My hesitation was misplaced. These stories bring LeGuin's anthropologist's eye; deft hand for character; and talent to create unknown, fully detailed worlds together as well as any of her other novels. The opener, Rocannon's World, shows what happens when an anthropological expedition to a new planet gets tangled in bureaucracy before going suddenly wrong. Planet in Exile, set 600 years later, follows a tale of two cultures - one alien, one human - forced to meld into one. Finally, World of Illusion closes the circle, showing us the final confrontation between humankind and the mysterious race variously known as the Shing, the Lords of Es Toch, the Enemy, and the Liars of Earth.
Like all LeGuin's work, the thrill-ride is subtle; some of the themes hit you late, sort of like the heat from a chipotle pepper that's been simmering in soup for a couple hours. The reward of reading LeGuin is a pleasure not to be missed and I'd recommend this book for any SF fan.
Top reviews from other countries
City of Illusions in the last in Ekumen chronology, after the Ekumen has been destroyed. It is about the rediscovery of Earth by two men from a far planet - one of whom is mind-wiped and dumped in the forest by the Shing. The Shing are aliens who have conquered or destroyed the Ekumen because of their ability to lie telepathically.
The Exile novella is the direct predecessor to City of Illusions - about an Ekumen settlement that gets cut off and learns to make common cause with the local people, finally uniting with them.
The unifying factor in these three stories is telepathy - or 'bespeaking', as Le Guin puts it. Rocannon's World introduces telepathy to humanity, and City of Illusions studies the effects of an alien race that are able to exploit it. Like the Old Tongue in the Earthsea quartet, Bespeaking binds a human to the truth. Like the dragons in Earthsea, the Shing are able to misuse it - with the 'mindlie'.
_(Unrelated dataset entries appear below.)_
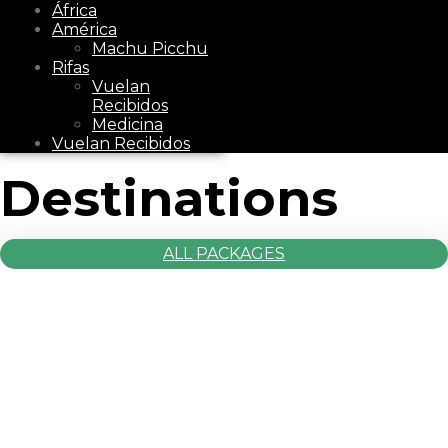
África
América
Machu Picchu
Rifas
Vuelan
Recibidos
Medicina
Vuelan Recibidos
Destinations
ALL PACKAGES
None of these stories reach the visionary level of the Left Hand of Darkness, which should still be seen as one of the masterpieces of SF. Rocannon's World is a journey-adventure which begins with a powerfully evocative demythology of a Rip-van-Winkel type story, entitled 'Semley's Necklace'. It finishes with one of the finest endings in SF, which still brings a tear to my eye.
Planet of Exile is a slighter work. It's better than 'the Word for World is Forest', but not up to the level Rocannon's World. It forms a pleasing introduction to City of Illusions.
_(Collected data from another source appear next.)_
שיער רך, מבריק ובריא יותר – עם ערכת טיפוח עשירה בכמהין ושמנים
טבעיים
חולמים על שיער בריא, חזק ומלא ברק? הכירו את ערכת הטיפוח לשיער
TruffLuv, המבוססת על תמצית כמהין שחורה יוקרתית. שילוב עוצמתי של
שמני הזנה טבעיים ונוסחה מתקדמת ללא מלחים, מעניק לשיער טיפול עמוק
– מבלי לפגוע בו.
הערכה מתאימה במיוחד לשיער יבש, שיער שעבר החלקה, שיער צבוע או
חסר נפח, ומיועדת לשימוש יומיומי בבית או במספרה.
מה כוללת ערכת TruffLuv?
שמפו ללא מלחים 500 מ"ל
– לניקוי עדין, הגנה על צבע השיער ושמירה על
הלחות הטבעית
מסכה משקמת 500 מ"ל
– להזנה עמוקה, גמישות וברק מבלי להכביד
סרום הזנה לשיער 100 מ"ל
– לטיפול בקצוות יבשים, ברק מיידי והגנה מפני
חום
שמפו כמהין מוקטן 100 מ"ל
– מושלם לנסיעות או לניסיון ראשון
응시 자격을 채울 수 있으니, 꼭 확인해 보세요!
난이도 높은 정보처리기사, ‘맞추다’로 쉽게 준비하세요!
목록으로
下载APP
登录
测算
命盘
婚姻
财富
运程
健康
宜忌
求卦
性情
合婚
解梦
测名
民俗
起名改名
City of Illusions is the main work in this collection. It begins from the same premise as Asimov's 'The Currents of Space' - about an adult who has been mindwiped and tries to rediscover his identity and his destiny. The context, though, is much more compelling. LeGuin again returns to the idea of a sparsely populated world where mankind must struggle to survive. It is woven together with a strong backstory which is only gradually made clear as the novel develops. Like Rocannon's World, and the main section of The Left Hand of Darkness, it is a journey-adventure.
All in all, these stories are a very enjoyable read. In my opinion LeGuin's best books are the first two of the Earthsea Quintet, the Left Hand of Darkness and the Lathe of Heaven. This collection does not quite reach these heights. There's no denying, though, that LeGuin is a major artist, even in the minor works.